In the records, find each line where "dshna" occurs, and copy it.

#### Records for processing

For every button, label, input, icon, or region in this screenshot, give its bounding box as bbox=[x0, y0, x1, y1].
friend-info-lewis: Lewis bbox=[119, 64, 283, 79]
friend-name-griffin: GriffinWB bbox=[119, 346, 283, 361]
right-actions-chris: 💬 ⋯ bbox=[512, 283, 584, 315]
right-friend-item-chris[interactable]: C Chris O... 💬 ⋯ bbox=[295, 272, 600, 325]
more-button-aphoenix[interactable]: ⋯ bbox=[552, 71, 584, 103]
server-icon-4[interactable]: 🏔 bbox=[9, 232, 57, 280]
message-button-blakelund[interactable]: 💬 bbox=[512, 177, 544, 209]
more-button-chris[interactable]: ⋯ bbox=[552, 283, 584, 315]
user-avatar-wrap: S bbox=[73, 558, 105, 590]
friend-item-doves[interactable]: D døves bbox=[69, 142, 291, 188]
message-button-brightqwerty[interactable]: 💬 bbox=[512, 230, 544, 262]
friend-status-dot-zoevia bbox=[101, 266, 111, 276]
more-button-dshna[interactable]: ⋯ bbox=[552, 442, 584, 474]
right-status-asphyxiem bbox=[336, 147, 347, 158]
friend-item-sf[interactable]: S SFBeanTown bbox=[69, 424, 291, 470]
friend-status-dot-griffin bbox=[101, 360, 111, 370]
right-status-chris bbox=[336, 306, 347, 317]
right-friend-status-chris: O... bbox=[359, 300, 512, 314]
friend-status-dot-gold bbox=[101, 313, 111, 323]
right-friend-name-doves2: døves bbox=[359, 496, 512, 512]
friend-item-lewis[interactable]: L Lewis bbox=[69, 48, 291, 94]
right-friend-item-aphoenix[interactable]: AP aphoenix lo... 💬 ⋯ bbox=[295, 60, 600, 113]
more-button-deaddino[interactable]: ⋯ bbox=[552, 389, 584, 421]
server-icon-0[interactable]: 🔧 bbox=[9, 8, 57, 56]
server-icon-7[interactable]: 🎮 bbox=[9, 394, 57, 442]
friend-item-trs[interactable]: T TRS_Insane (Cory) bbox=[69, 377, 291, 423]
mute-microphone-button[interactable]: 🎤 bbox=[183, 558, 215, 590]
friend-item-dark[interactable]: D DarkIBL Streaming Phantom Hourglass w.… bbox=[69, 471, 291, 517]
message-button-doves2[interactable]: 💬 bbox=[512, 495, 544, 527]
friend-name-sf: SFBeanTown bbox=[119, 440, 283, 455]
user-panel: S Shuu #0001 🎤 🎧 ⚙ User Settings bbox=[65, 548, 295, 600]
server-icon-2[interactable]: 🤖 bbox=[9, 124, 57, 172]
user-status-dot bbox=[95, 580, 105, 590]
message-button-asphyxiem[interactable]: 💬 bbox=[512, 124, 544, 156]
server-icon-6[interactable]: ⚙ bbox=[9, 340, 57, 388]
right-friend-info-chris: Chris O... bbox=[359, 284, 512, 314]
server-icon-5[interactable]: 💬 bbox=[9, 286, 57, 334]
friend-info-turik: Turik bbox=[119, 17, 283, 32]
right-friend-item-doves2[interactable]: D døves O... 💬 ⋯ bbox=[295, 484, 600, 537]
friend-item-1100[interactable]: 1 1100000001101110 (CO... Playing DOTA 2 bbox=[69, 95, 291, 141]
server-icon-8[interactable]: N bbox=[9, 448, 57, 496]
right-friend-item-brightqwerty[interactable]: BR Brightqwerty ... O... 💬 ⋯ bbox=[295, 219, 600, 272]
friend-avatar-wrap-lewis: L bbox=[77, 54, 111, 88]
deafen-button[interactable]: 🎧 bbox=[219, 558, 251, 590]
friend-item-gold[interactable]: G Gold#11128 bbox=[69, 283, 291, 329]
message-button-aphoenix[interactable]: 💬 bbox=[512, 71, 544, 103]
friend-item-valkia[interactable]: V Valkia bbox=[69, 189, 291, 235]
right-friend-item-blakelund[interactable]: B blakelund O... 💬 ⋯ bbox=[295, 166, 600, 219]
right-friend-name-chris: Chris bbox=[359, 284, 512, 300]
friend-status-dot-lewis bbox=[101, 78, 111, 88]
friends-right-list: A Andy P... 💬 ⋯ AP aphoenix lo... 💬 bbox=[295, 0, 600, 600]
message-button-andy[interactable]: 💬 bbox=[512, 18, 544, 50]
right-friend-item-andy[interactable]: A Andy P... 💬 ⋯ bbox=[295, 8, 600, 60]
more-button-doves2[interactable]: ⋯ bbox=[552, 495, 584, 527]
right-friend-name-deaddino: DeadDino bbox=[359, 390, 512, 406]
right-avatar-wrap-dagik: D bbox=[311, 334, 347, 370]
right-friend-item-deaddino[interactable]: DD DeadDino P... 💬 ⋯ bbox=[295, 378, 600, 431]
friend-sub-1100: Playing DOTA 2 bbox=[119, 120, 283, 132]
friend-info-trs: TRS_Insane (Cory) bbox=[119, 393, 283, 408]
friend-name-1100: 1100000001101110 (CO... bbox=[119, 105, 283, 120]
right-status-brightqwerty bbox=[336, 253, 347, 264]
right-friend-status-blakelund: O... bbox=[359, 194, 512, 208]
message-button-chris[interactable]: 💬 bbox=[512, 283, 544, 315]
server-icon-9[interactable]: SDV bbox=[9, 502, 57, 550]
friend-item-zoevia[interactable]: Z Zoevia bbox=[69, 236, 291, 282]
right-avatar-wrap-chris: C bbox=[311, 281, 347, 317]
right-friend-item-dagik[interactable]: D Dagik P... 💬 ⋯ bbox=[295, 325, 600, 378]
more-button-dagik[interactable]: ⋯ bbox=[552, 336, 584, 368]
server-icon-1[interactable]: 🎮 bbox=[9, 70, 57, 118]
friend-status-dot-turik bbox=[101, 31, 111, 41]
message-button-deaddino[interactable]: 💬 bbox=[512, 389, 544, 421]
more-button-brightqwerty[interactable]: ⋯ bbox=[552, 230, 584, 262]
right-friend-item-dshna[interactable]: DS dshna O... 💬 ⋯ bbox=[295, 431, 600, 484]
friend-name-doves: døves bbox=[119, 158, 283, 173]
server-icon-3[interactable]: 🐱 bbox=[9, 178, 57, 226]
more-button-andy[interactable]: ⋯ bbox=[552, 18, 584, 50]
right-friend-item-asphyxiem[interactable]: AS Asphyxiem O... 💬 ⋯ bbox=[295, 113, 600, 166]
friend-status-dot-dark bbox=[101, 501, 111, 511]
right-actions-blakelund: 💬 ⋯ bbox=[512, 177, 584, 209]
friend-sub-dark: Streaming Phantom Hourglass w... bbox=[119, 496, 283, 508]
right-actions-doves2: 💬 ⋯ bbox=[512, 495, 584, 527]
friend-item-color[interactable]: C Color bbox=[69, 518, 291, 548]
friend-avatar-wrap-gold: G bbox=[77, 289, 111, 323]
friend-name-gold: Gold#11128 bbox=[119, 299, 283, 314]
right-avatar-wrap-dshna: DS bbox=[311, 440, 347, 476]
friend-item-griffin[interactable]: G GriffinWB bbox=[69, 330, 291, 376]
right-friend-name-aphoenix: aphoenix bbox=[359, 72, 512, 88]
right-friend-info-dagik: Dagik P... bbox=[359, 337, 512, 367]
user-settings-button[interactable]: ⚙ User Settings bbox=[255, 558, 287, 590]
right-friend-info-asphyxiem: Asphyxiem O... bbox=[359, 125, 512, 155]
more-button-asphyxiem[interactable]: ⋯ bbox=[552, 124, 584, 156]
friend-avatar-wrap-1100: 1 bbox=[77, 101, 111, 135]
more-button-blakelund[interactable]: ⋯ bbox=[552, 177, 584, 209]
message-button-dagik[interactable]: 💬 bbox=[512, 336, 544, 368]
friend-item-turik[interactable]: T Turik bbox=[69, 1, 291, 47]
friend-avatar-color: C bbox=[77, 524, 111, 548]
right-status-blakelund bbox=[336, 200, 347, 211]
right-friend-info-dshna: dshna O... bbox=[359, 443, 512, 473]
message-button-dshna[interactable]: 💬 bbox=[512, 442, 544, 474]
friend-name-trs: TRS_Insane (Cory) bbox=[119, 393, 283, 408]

########

Result of the task:
more-button-dshna[interactable]: ⋯ bbox=[552, 442, 584, 474]
right-friend-item-dshna[interactable]: DS dshna O... 💬 ⋯ bbox=[295, 431, 600, 484]
right-avatar-wrap-dshna: DS bbox=[311, 440, 347, 476]
right-friend-info-dshna: dshna O... bbox=[359, 443, 512, 473]
message-button-dshna[interactable]: 💬 bbox=[512, 442, 544, 474]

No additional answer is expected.